Are you a solopreneur? How does it work for you? - hhm
The question is simple: are you a solopreneur, rather than an entrepreneur? How does your business work, how do you manage different clients, responsibilities, etc, being a single founder, possibly with no other persons to help you with the tasks? And also, why are you a solopreneur in the first place?<p>I had a small game dev studio, but I found that I wanted to work on more interesting technical issues by myself. Currently I'm working as a one person consulting company, for the development of new tech related projects. Projects I work in are very interesting, I learn a lot with my work, and I also keep a better part of the gains of the company. However, I have issues with the kind of services I can provide: I can't provide a soft development service as, once I'm developing programs for one or two clients (even if I make a part of it be developed by a third party), I have no more time to do a second or third project. So I'm starting to provide a consulting service, and only eventually offering development for very interesting projects.<p>It's working now but this is new for me, and I'm not sure how I'll manage this in the future... what do you think about it? do you know other cases similar to mine? how do they / you manage this kind of problem?
======
mxh
In my view, if you're going to do a business on your own, you have to be
focused. Between the other parts of life that need some attention, the care-
and-feeding of the business, sales, marketing, and promotion, there isn't that
much time left for actual development. So, you need to pare down your problem
space/feature set to the _absolute minimum_ that provides real value to
people. This sounds like what you're doing with your "consulting only, no
development" approach to most clients.

In my case, the project I just finished prototyping (yes, this is a
plug/request for feedback, although the product is of extremely limited
interest to this community) solves a narrow problem in the electricity
industry: Energy meter data is passed around in an obscure binary file format
(MDEF) that few people can understand, read, or troubleshoot when they receive
a broken file from a 3rd party.

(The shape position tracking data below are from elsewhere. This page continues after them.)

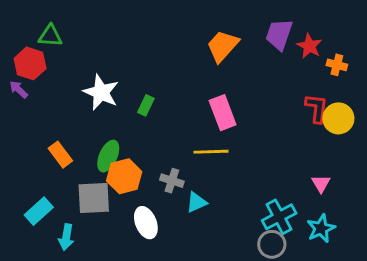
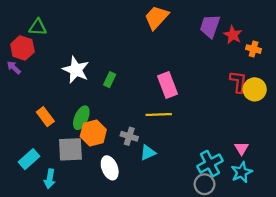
orange trapezoid: (223, 46) -> (157, 17), moved
pink triangle: (321, 184) -> (242, 148), moved

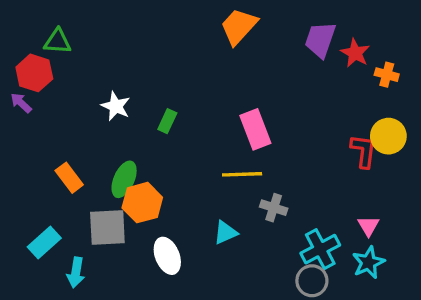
white star: (76, 70) -> (116, 106), size x0.7
red L-shape: (238, 82) -> (363, 151), moved
gray cross: (129, 136) -> (274, 208), moved

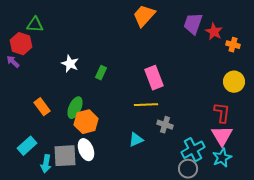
red L-shape: (363, 151) -> (222, 113), moved
pink triangle: (368, 226) -> (222, 136), size x1.6
gray square: (107, 228) -> (65, 156), moved
white ellipse: (167, 256) -> (86, 150), moved

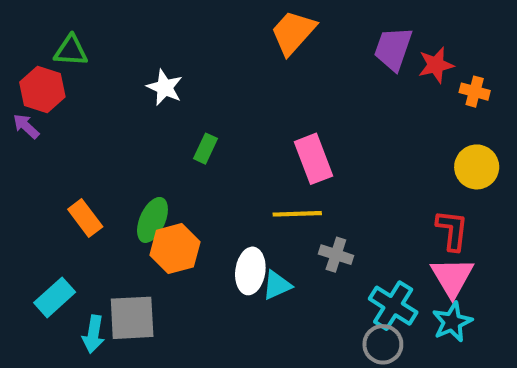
red star: (214, 32) -> (436, 65), turned 30
white star: (70, 64) -> (165, 87), moved
white ellipse: (86, 150) -> (250, 271), moved, turned 30
cyan cross: (193, 150) -> (393, 306), turned -30

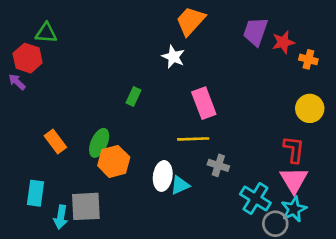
white star: (165, 87) -> (173, 57), moved
cyan rectangle: (55, 297) -> (36, 193), turned -40
gray circle: (383, 344) -> (275, 224), moved

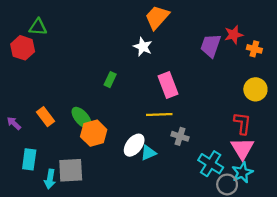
purple trapezoid: (255, 32) -> (211, 46), moved
purple arrow: (17, 82) -> (14, 123), moved
green ellipse: (99, 143) -> (82, 118), turned -65
white ellipse: (163, 176) -> (134, 145), turned 30

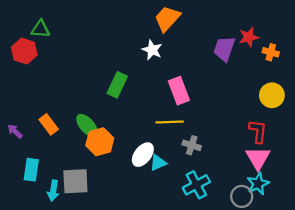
green rectangle: (110, 80) -> (117, 85), size x1.5
cyan cross: (211, 164) -> (196, 185), moved, turned 30

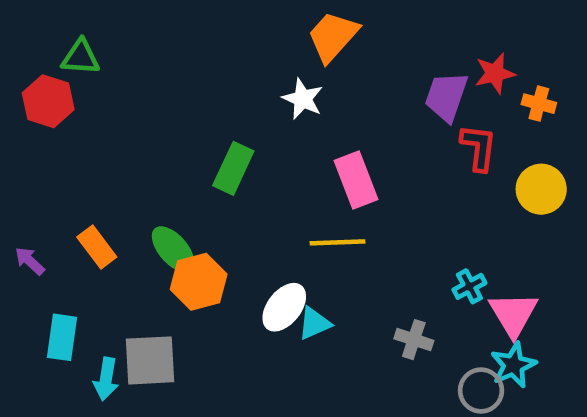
red L-shape: (258, 131) -> (479, 147), moved
gray cross: (192, 145) -> (414, 340), moved
cyan cross: (196, 185) -> (469, 286), moved, size x0.6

There's a need for a tool to wrangle this
format, and I believe I can do one that's better and cheaper than anything out
there, with a modest effort.

As for _why_ I'm a solopreneur: I didn't know any good co-founder candidates,
and didn't have a compelling sales pitch. ("Hey - let's quit our jobs, and
poke around for a product that we can try to build into a successful business"
is a little too honest!) I also didn't want any more of my life to drain away
writing vbScript (long, long, long story) and, as the great Peter Gibbons put
it: "I don't think I'd like another job".

I'm not philosophically opposed to growing the company, but it will have to be
from a "given this problem, I need more people" angle, rather than a "let's
enlarge the team, and hope something good happens" view.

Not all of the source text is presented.